1. Kejahatan yang diatur dalam KUHP;
2. Kejahatan yang diatur dalam UU Tindak Pidana Korupsi;
3. Kejahatan yang diatur dalam UU Tindak Pidana Narkotika;
4. Kejahatan yang diatur dalam UU Terorisme;
5. Perbuatan yang diatur dalam UU Pengelolaan Hidup;
6. Tindakan yang dilarang dalam UU Kesehatan;
7. Tindakan yang dilarang dalam UU Konsumen, dan UU lainnya yang berkaitan dengan
perlindungan kepentingan publik.
Menurut kami, hingga saat ini peraturan perundangan yang mengatur mengenai whistleblower di
Indonesia masih sangat kurang sehingga menimbulkan keraguan dalam beberapa hal. Peraturan
perundangan khusus yang mengatur mengenai whistleblower secara detail dan terpisah sangatlah
diperlukan. Dalam peraturan perundangan yang sudah ada saat ini, masih terdapat berbagai
kelemahan seperti: pengertian whistleblower yang pasti belum ada; panduan yang lengkap dan pasti
mengenai bagaimana cara pengungkapan, informasi yang dapat diungkap, dan lembaga yang
berwenang untuk menanganinya belum ada; serta mekanisme perlindungan yang tepat atas
whistleblower juga belum ada. Hal-hal ini kiranya perlu menjadi perhatian dalam membuat peraturan
perundangan mengenai whistleblower yang lebih komprehensif.

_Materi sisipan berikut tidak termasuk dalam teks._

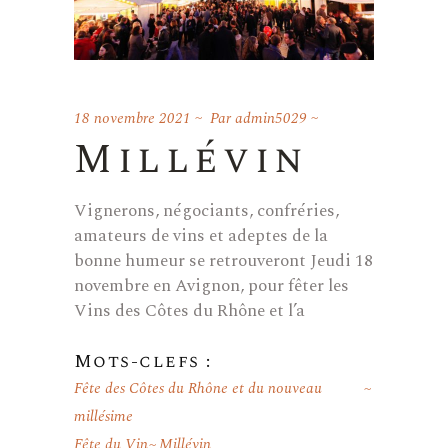
18 novembre 2021
Par
admin5029
Millévin
Vignerons, négociants, confréries,
amateurs de vins et adeptes de la
bonne humeur se retrouveront Jeudi 18
novembre en Avignon, pour fêter les
Vins des Côtes du Rhône et l’a
Mots-clefs :
Fête des Côtes du Rhône et du nouveau
millésime
Fête du Vin
Millévin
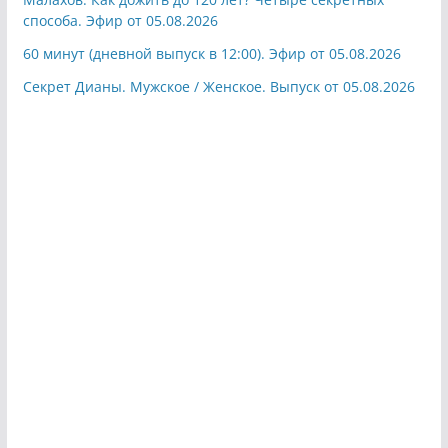
способа. Эфир от 05.08.2026
60 минут (дневной выпуск в 12:00). Эфир от 05.08.2026
Секрет Дианы. Мужское / Женское. Выпуск от 05.08.2026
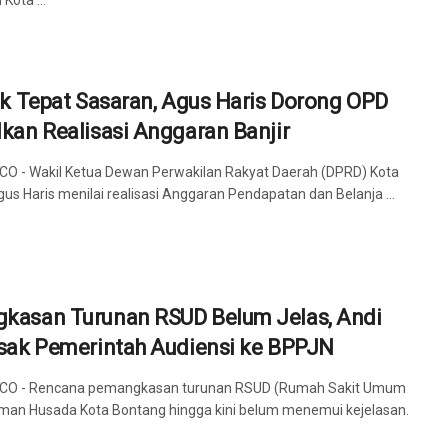
ak Tepat Sasaran, Agus Haris Dorong OPD
kan Realisasi Anggaran Banjir
 CO - Wakil Ketua Dewan Perwakilan Rakyat Daerah (DPRD) Kota
us Haris menilai realisasi Anggaran Pendapatan dan Belanja ...
kasan Turunan RSUD Belum Jelas, Andi
esak Pemerintah Audiensi ke BPPJN
 CO - Rencana pemangkasan turunan RSUD (Rumah Sakit Umum
man Husada Kota Bontang hingga kini belum menemui kejelasan.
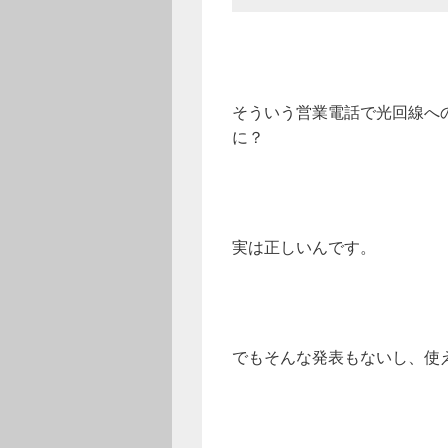
そういう営業電話で光回線へ
に？
実は正しいんです。
でもそんな発表もないし、使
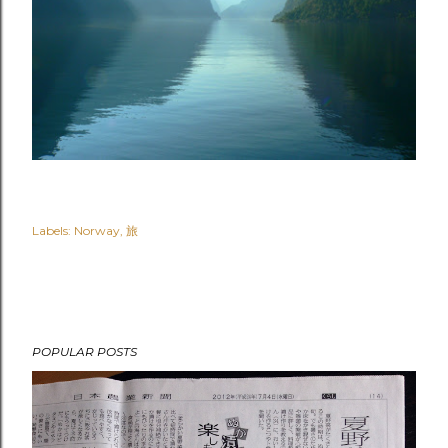
Labels:
Norway
旅
POPULAR POSTS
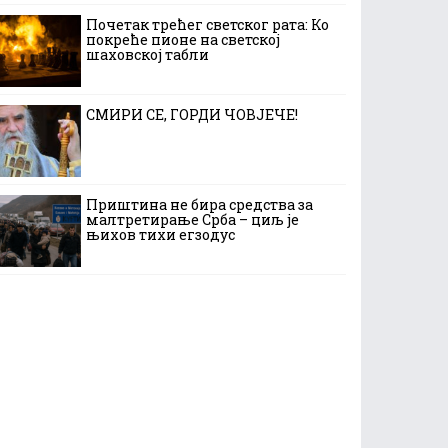
Почетак трећег светског рата: Ко
покреће пионе на светској
шаховској табли
СМИРИ СЕ, ГОРДИ ЧОВЈЕЧЕ!
Приштина не бира средства за
малтретирање Срба – циљ је
њихов тихи егзодус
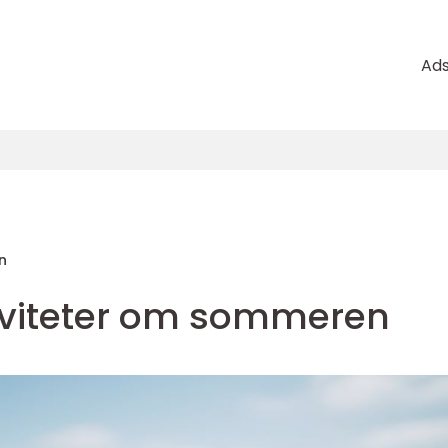
Ad
n
iviteter om sommeren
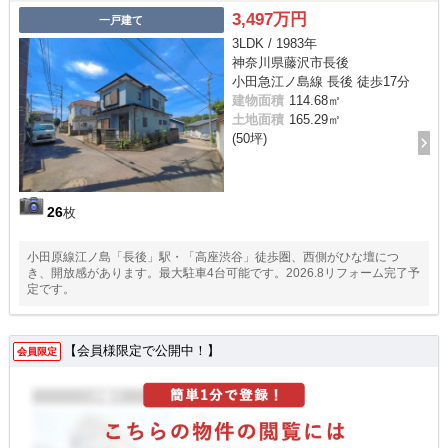
3,497万円
一戸建て
3LDK / 1983年
神奈川県藤沢市長後
小田急江ノ島線 長後 徒歩17分
建物面積
114.68㎡
土地面積
165.29㎡
(50坪)
26
枚
小田原線江ノ島「長後」駅・「高座渋谷」徒歩圏、西側がひな壇につ
き、開放感があります。最大駐車4台可能です。2026.8リフォーム完了予
定です。
【会員様限定で公開中！】
会員限定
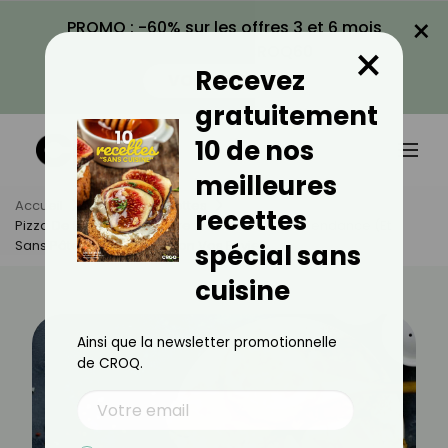
×
PROMO : -60% sur les offres 3 et 6 mois
×
avec le code CROQ60
Recevez
VOIR LA PROMO
gratuitement
10 de nos
meilleures
Accueil
Actus
Recettes
recettes
Pizza De Pommes De Terre : La Recette Ultra Tendance (et
Sans Pâte) À Décliner Selon Vos Envies
spécial sans
cuisine
Ainsi que la newsletter promotionnelle
de CROQ.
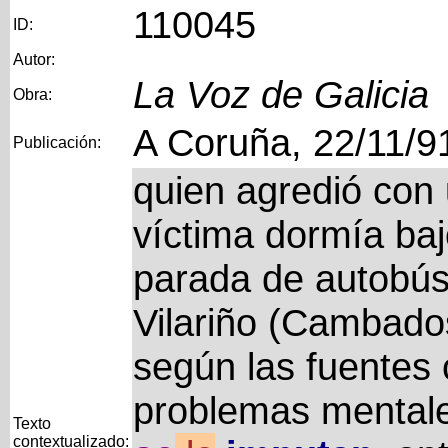
110045
ID:
Autor:
La Voz de Galicia
Obra:
A Coruña, 22/11/9
Publicación:
quien agredió con 
víctima dormía ba
parada de autobús
Vilariño (Cambado
según las fuentes
problemas mentale
Texto
contextualizado:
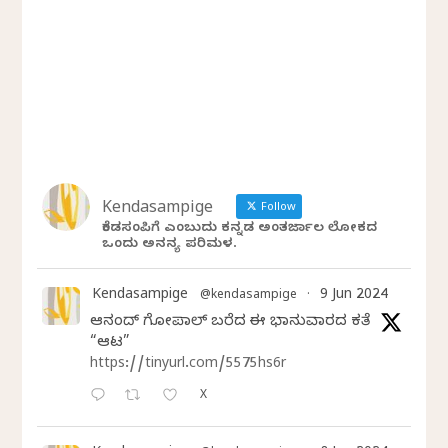
Kendasampige
Follow
ಕೆಂಡಸಂಪಿಗೆ ಎಂಬುದು ಕನ್ನಡ ಅಂತರ್ಜಾಲ ಲೋಕದ
ಒಂದು ಅನನ್ಯ ಪರಿಮಳ.
Kendasampige
9 Jun 2024
@kendasampige
·
ಆನಂದ್‌ ಗೋಪಾಲ್‌ ಬರೆದ ಈ ಭಾನುವಾರದ ಕತೆ
“ಆಟ”
https://tinyurl.com/5575hs6r
X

2.4 JURNAL ‘CORPORATE SOCIAL RESPONSIBILITY AND STAKEHOLDER
APPROACH: A CONCEPTUAL REVIEW’
Jurnal yang ditulis oleh Kakabadse, Rozuel, dan Lee-Davies pada tahun 2005 ini menganalisa
kontribusi para ahli dan pebisnis dalam konsepcorporate social responsibility (CSR)untuk
kemudian menentukan elemen utama yang membentuk CSR. Selain itu, jurnal ini juga
membahas segala implikasi dari perkembangan stakeholder model melalui literatur yang ada.
Para ahli ekonomi sejak berabad-abad yang lalu telah mempelajari pola manajerial suatu
perusahaan. Adam Smith berpendapat bahwa saat perusahaan dibebaskan untuk mengejar
profit dan efisiensi, seharusnya ia menguntungkan kebaikan pihak umum. Di sisi lain,
Friedman berpendapat bahwa profit adalah tanggung jawab sosial perusahaan apabila dicapai
dengan cara yang etis dan sesuai hukum. Friedman merasa bahwa perusahaan seharusnya
melayani lingkungan sosial yang ada di sekitarnya, tapi nyatanya justru pebisnis lebih sering
merugikan daripada menguntungkan. Penyimpangan tersebut disebut ‘shareholder model’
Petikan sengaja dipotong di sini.